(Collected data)

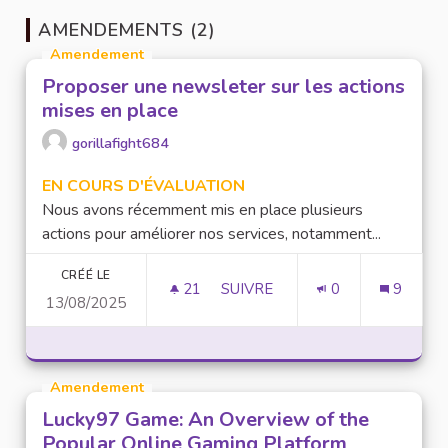
AMENDEMENTS (2)
Amendement
Proposer une newsleter sur les actions
mises en place
gorillafight684
EN COURS D'ÉVALUATION
Nous avons récemment mis en place plusieurs
actions pour améliorer nos services, notamment...
CRÉÉ LE
21
21 ABONNÉS
SUIVRE
0
9
13/08/2025
PROPOSER UNE NEWSLETER SU
Amendement
Lucky97 Game: An Overview of the
Popular Online Gaming Platform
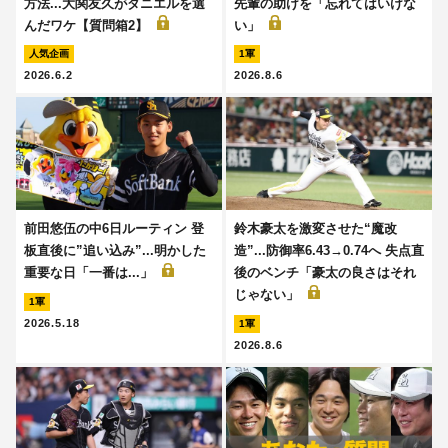
方法...大関友久がダニエルを選
先輩の助けを「忘れてはいけな
んだワケ【質問箱2】
い」
人気企画
1軍
2026.6.2
2026.8.6
前田悠伍の中6日ルーティン 登
鈴木豪太を激変させた“魔改
板直後に”追い込み”...明かした
造”...防御率6.43→0.74へ 失点直
重要な日「一番は...」
後のベンチ「豪太の良さはそれ
じゃない」
1軍
2026.5.18
1軍
2026.8.6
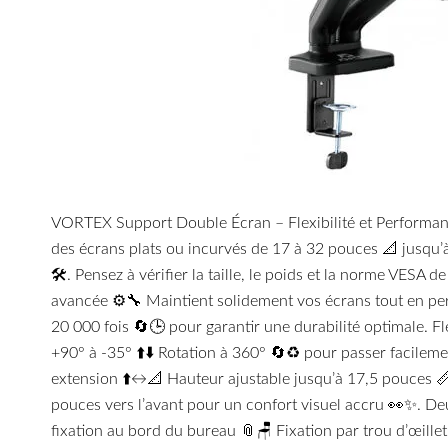
VORTEX Support Double Écran – Flexibilité et Performance 
des écrans plats ou incurvés de 17 à 32 pouces 📐 jusqu
🛠️. Pensez à vérifier la taille, le poids et la norme VESA
avancée ⚙️🔧 Maintient solidement vos écrans tout en perm
20 000 fois 🔄🕒 pour garantir une durabilité optimale. Fle
+90° à -35° ⬆️⬇️ Rotation à 360° 🔄♻️ pour passer facile
extension ⬆️↔️📐 Hauteur ajustable jusqu’à 17,5 pouces 📏
pouces vers l’avant pour un confort visuel accru 👀✨. De
fixation au bord du bureau 📎🪑 Fixation par trou d’œillet p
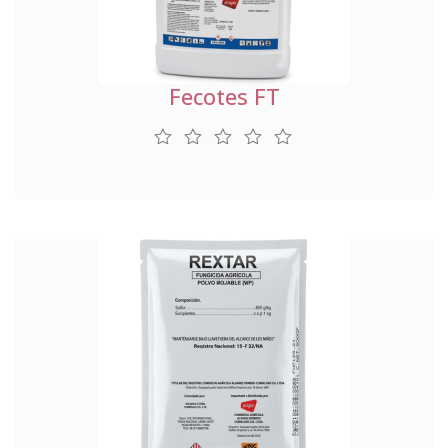
Fecotes FT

> [Exercise brief]
Scan the data for the word "écrans" and copy every line where it shows up.

> [Exercise answer]
des écrans plats ou incurvés de 17 à 32 pouces 📐 jusqu
avancée ⚙️🔧 Maintient solidement vos écrans tout en perm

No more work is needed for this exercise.